What began as a Hawaiian fishermen's snack is now spreading across the D.C. area. Poke, the raw fish dish, can be found everywhere from multiple interpretations at Arlington Hawaiian restaurant Hula Girl to hand roll and bowl versions at downtown's Maki Shop. Pop-up and truck operation Abunai even offers poke made with tofu instead of tuna (D.C. saw another poke pop-up, Poke Pop D.C., in May at Prequel, too). There's also a new Northern Virginia Poké-Man food truck that couldn't have started rolling at a better time with the Pokémon craze in full effect.
The team behind Chasin' Tails also plans to do a vegetarian version in addition to traditional fish when poke goes fast-casual at Lei'd later this year. California's Honeyfish Poke also is looking to expand here.
It's said that poke was first made when fishermen in Hawaiian began mixing throw-away scraps of fish with seasonings to have as a snack.
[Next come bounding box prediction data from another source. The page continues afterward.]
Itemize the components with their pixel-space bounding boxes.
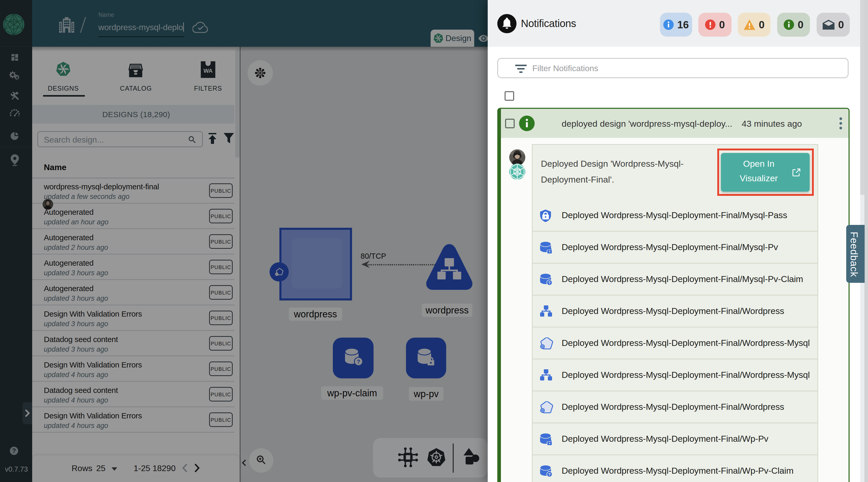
svg-text:?: ?: [548, 472, 551, 477]
svg-text:?: ?: [548, 281, 551, 285]
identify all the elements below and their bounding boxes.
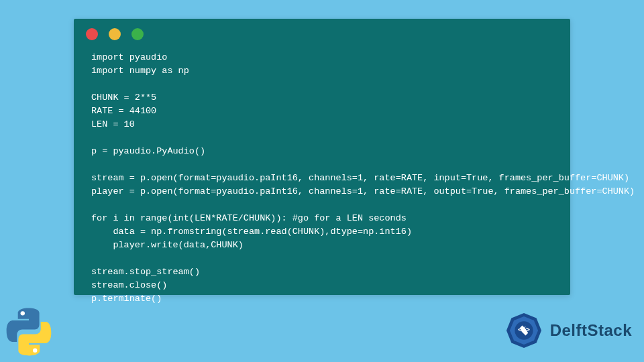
brand: </> DelftStack — [503, 310, 632, 351]
code-window: import pyaudio import numpy as np CHUNK … — [74, 19, 570, 295]
delftstack-logo-icon: </> — [503, 310, 545, 351]
svg-text:</>: </> — [518, 326, 530, 333]
svg-point-0 — [21, 311, 25, 315]
svg-point-1 — [33, 348, 37, 352]
brand-name: DelftStack — [550, 321, 632, 340]
minimize-icon[interactable] — [109, 28, 121, 40]
python-logo-icon — [3, 306, 55, 358]
window-controls — [74, 19, 570, 47]
code-block: import pyaudio import numpy as np CHUNK … — [74, 47, 570, 319]
close-icon[interactable] — [86, 28, 98, 40]
maximize-icon[interactable] — [131, 28, 144, 40]
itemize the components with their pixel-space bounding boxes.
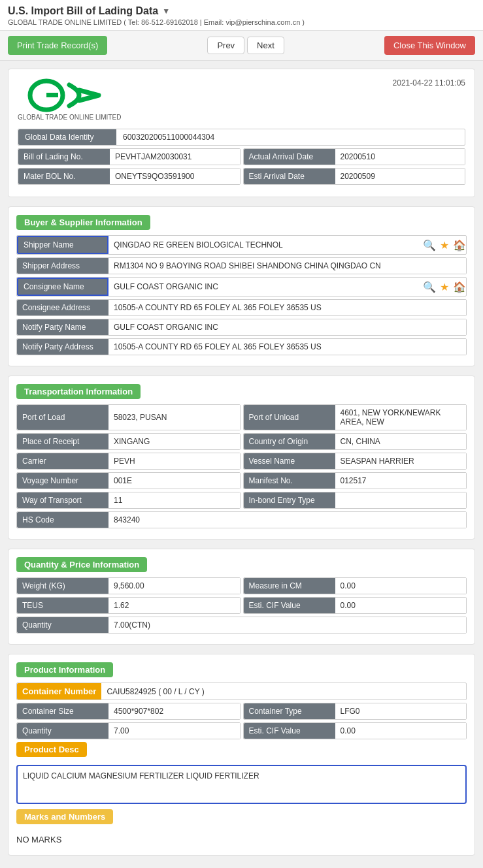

Although poke can be made with raw octopus, salmon, or even shellfish, it's usually associated with tuna now.
Today seasonings and toppings typically have a Japanese bent. Soy sauce, green onions, sesame seeds, furikake, and wasabi are common, but some D.C restaurants are getting experimental and making it with preserved lime, Macadamia nut, or toasted coconut.